Excellent for experienced engineers
6/14/2007
I found lots of answers to practical situations encountered in electro-mech. systems. If you are working with signals, this book gives you good advice in general, and sufficient theory background to back it up. It is well written and has lots of plots - uses Matlab.
good textbook
11/1/2007
It is a good textbook about feedback control design. A lot of examples from the engineering world are useful for undergraduate students. It well written and easy to read.
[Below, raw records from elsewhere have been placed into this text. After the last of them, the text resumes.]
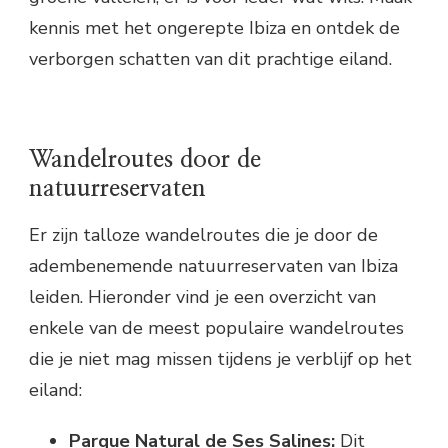
kennis met het ongerepte Ibiza en ontdek de
verborgen schatten van dit prachtige eiland.
Wandelroutes door de
natuurreservaten
Er zijn talloze wandelroutes die je door de
adembenemende natuurreservaten van Ibiza
leiden. Hieronder vind je een overzicht van
enkele van de meest populaire wandelroutes
die je niet mag missen tijdens je verblijf op het
eiland:
Parque Natural de Ses Salines:
Dit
Beware of the International Version
2/13/2008
Beware of the International Version it is not the exact same as the Hardcover version just with a softcover. There are less problems, and problems are numbered differently. Those are the only differences found so far, as of two weeks into the semester of an advanced controls course.
Vague, poorly organized
4/4/2008
Vague, poor/loose structure, plenty of discussion but fails to teach. The material is at a high level (senior or above), but that's not my quibble with this book. There are excellent alternatives though on control systems, most notably Norman Nise (currently in 5th ed.) and Ogata. (My bacground is in ME and EE, master's level.)
Unnecessarily Cryptic
4/30/2008
The Good:
This text does hit on most of the topics in controls. It's manageable if you have a good instructor.
Wide breadth.
The Bad:
The writing seems to go out of its way to be unnecessarily cryptic. It performs variable changes every chance it gets, skips steps in the examples (which are light in and of themselves). The figures in the last sections link back to the first. If you find yourself saddled with a hard-to-understand instructor (foreign-language Ph.D students come to mind), get the exercises from someone else and pick up Ogata's Modern Control Engineering (I literally understood Root-Locus more from twenty minutes of reading Ogata than two hours of wrestling with this text).
Poor depth. Avoid.
A note: You WILL require MATLAB. Don't try this material without it.